The report also found that landlords tend to use shady discrimination tactics against racialized tenants and recent immigrants. Landlords arbitrarily asked for illegal requirements such as excessively large deposits or a long history of Canadian credit — which, for people who are literally newcomers to Canada, is damn-near impossible to have.
These insidious practices attest to one of Dr. Teixeira’s points: that the effects of redlining are not explicitly stated, but imposed by “urban social gatekeepers.” Practices like these keep people in low income brackets by limiting their ability to develop one of the biggest assets you can have: a home. For low-income people the question becomes “are you even able to purchase a home,” according to Meryl Afrika, the president of the Canadian Association of Urban Financial Professionals. “If you’re not able to purchase a home that means you’re renting, therefore there’s no asset that’s transferred to your children.”
Redlining on the internet
The future of housing accessibility is already being impacted by the internet and automation. And despite silicon valley swearing their tech is totally neutral, digital discrimination is still a huge risk for people of colour. A snapshot of your digital data can make or break automated responses.
This novel “algorithmic redlining” was identified in a 2016 study by ProPublica, meant to measure former criminals’ likelihood of reoffending. The study found that Black defendants were twice as likely as White defendants to be misclassified as being a higher risk of reoffending. Some companies have already rolled out commercial tools that use machine learning to automate the mortgage loan process. How would a similar program impact people applying for mortgages? Algorithms deployed as screenings to mortgages could further entrench redlining, even through something as simple as relying on a dataset that encodes the biases of the programmers, who themselves might have internalized a stereotype about Black and newcomer populations constituting a higher financial risk.

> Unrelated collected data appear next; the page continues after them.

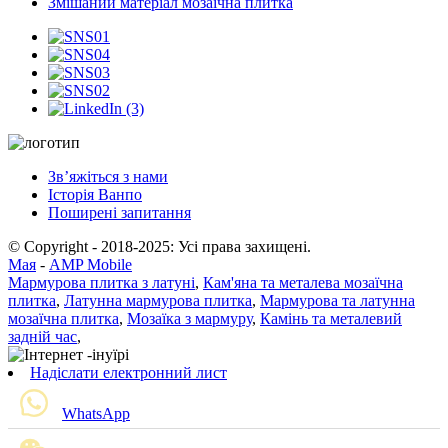
Змішаний матеріал мозаїчна плитка
Зв’яжіться з нами
Історія Ванпо
Поширені запитання
© Copyright - 2018-2025: Усі права захищені.
Мая
-
AMP Mobile
Мармурова плитка з латуні
,
Кам'яна та металева мозаїчна
плитка
,
Латунна мармурова плитка
,
Мармурова та латунна
мозаїчна плитка
,
Мозаїка з мармуру
,
Камінь та металевий
задній час
,
Надіслати електронний лист
WhatsApp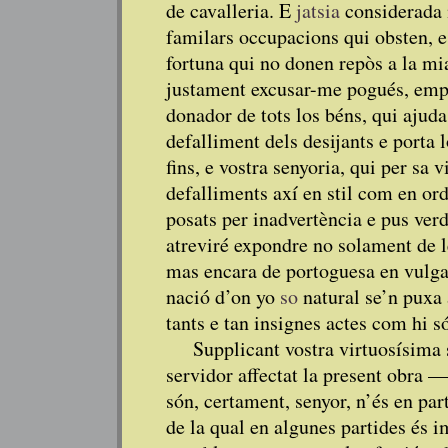
de cavalleria. E
jatsia
considerada m
familars occupacions qui obsten, e 
fortuna qui no donen repòs a la mia
justament excusar-me pogués, empe
donador de tots los béns, qui ajuda
defalliment dels desijants e porta 
fins, e vostra senyoria, qui per sa 
defalliments axí en stil com en ord
posats per inadvertència e pus ve
atreviré expondre no solament de 
mas encara de portoguesa en vulgar
nació d’on yo
so
natural se’n puxa 
tants e tan insignes actes com hi s
Supplicant vostra virtuosísima
servidor affectat la present obra —
són, certament, senyor, n’és en par
de la qual en algunes partides és i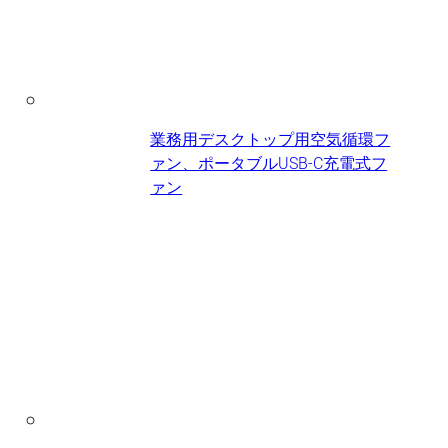
業務用デスクトップ用空気循環フ
ァン、ポータブルUSB-C充電式フ
ァン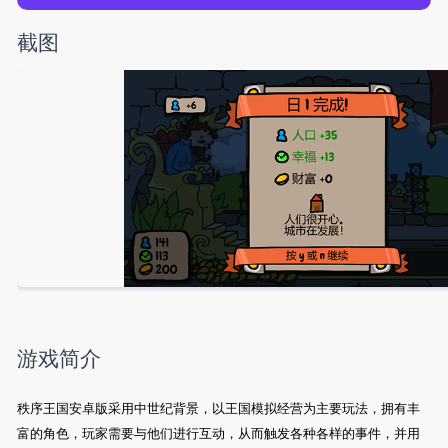
截图
游戏简介
秩序王国安卓版采用中世纪背景，以王国模拟经营为主要玩法，拥有丰
富的角色，玩家需要与他们进行互动，从而触发各种各样的事件，并用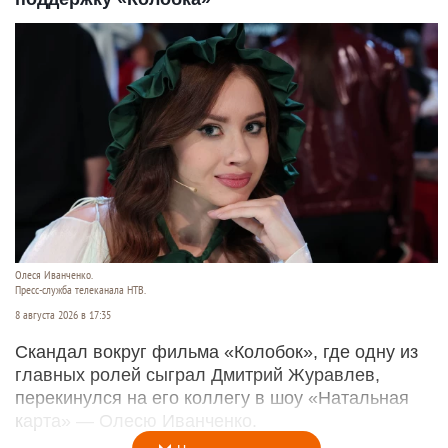
Олеся Иванченко.
Пресс-служба телеканала НТВ.
8 августа 2026 в 17:35
Скандал вокруг фильма «Колобок», где одну из
главных ролей сыграл Дмитрий Журавлев,
перекинулся на его коллегу в шоу «Натальная
карта» — Олесю Иванченко.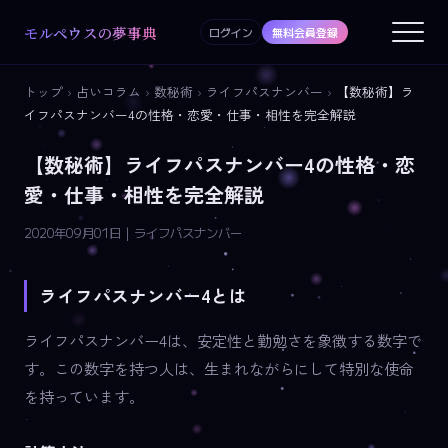
モルペウスの夢事典
ログイン
無料会員登録
トップ
›
占いコラム
›
数秘術
›
ライフパスナンバー
›
【数秘術】ラ
イフパスナンバー4の性格・恋愛・仕事・相性を完全解説
【数秘術】ライフパスナンバー4の性格・恋
愛・仕事・相性を完全解説
2020年09月01日 | ライフパスナンバー
ライフパスナンバー4とは
ライフパスナンバー4は、安定性と勤勉さを象徴する数字で
す。この数字を持つ人は、生まれながらにして特別な使命
を持っています。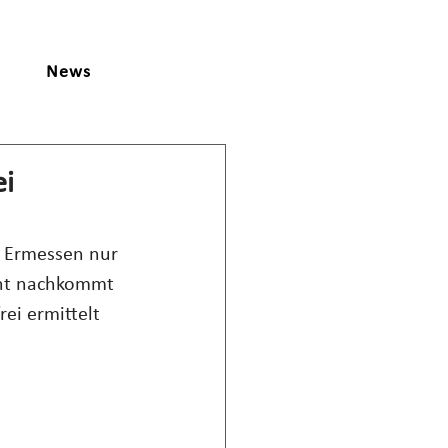
News
ei
 Ermessen nur 
cht nachkommt 
ei ermittelt 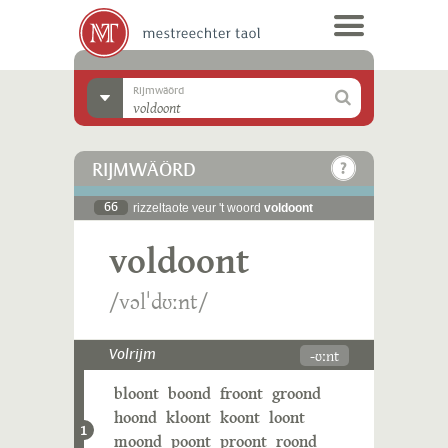
Rijmwäörd
RIJMWÄÖRD
66
rizzeltaote veur 't woord
voldoont
voldoont
/vɔlˈdʊːnt/
-ʊːnt
Volrijm
bloont
boond
froont
groond
hoond
kloont
koont
loont
1
moond
poont
proont
roond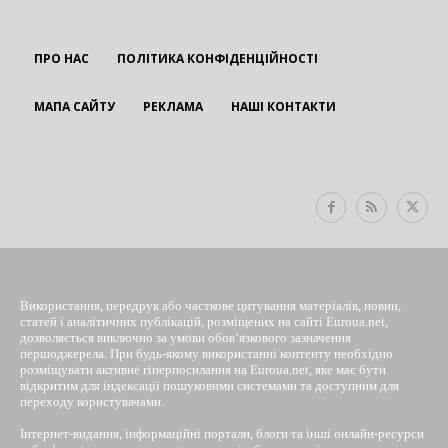
ПРО НАС
ПОЛІТИКА КОНФІДЕНЦІЙНОСТІ
МАПА САЙТУ
РЕКЛАМА
НАШІ КОНТАКТИ
EUROUA
Використання, передрук або часткове цитування матеріалів, новин,
статей і аналітичних публікацій, розміщених на сайті Euroua.net,
дозволяється виключно за умови обов’язкового зазначення
першоджерела. При будь-якому використанні контенту необхідно
розміщувати активне гіперпосилання на Euroua.net, яке має бути
відкритим для індексації пошуковими системами та доступним для
переходу користувачами.
Інтернет-видання, інформаційні портали, блоги та інші онлайн-ресурси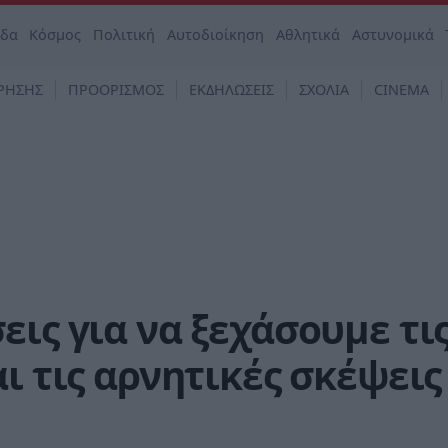
άδα
Κόσμος
Πολιτική
Αυτοδιοίκηση
Αθλητικά
Αστυνομικά
ΡΗΣΗΣ
ΠΡΟΟΡΙΣΜΟΣ
ΕΚΔΗΛΩΣΕΙΣ
ΣΧΟΛΙΑ
CINEMA
εις για να ξεχάσουμε τι
ι τις αρνητικές σκέψεις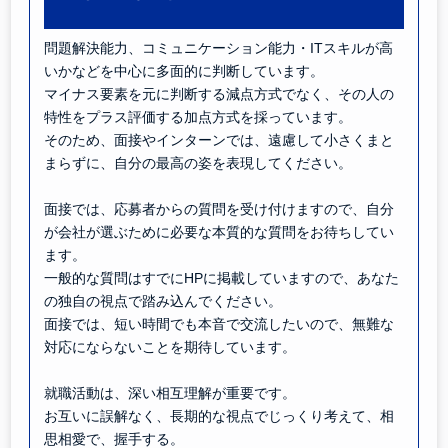
問題解決能力、コミュニケーション能力・ITスキルが高
いかなどを中心に多面的に判断しています。
マイナス要素を元に判断する減点方式でなく、その人の
特性をプラス評価する加点方式を採っています。
そのため、面接やインターンでは、遠慮して小さくまと
まらずに、自分の最高の姿を表現してください。
面接では、応募者からの質問を受け付けますので、自分
が会社が選ぶために必要な本質的な質問をお待ちしてい
ます。
一般的な質問はすでにHPに掲載していますので、あなた
の独自の視点で踏み込んでください。
面接では、短い時間でも本音で交流したいので、無難な
対応にならないことを期待しています。
就職活動は、深い相互理解が重要です。
お互いに誤解なく、長期的な視点でじっくり考えて、相
思相愛で、握手する。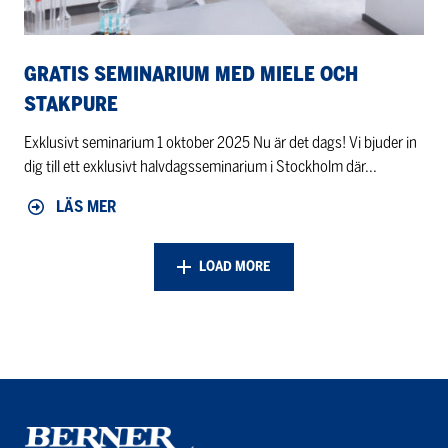
GRATIS SEMINARIUM MED MIELE OCH
STAKPURE
Exklusivt seminarium 1 oktober 2025 Nu är det dags! Vi bjuder in
dig till ett exklusivt halvdagsseminarium i Stockholm där...
LÄS MER
LOAD MORE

These tools were made to diminish the chance of bias, but instead our bias is coded right into them. Banks, governments and all the gatekeepers in between, risk repeating the dubious tactics that cemented wealth inequality across America and in cities like Africville.
As more of our lives — including the way we bank — are lived online, banks and the government have to be careful not to carry on their complicity in housing discrimination. Pair-testing studies like Darden’s are only a start.
Putting an end to housing discrimination is going to require changes in those institutions that started it all. Equitable housing and financial strategies are a must if we truly want equal housing opportunity for everyone in Canada.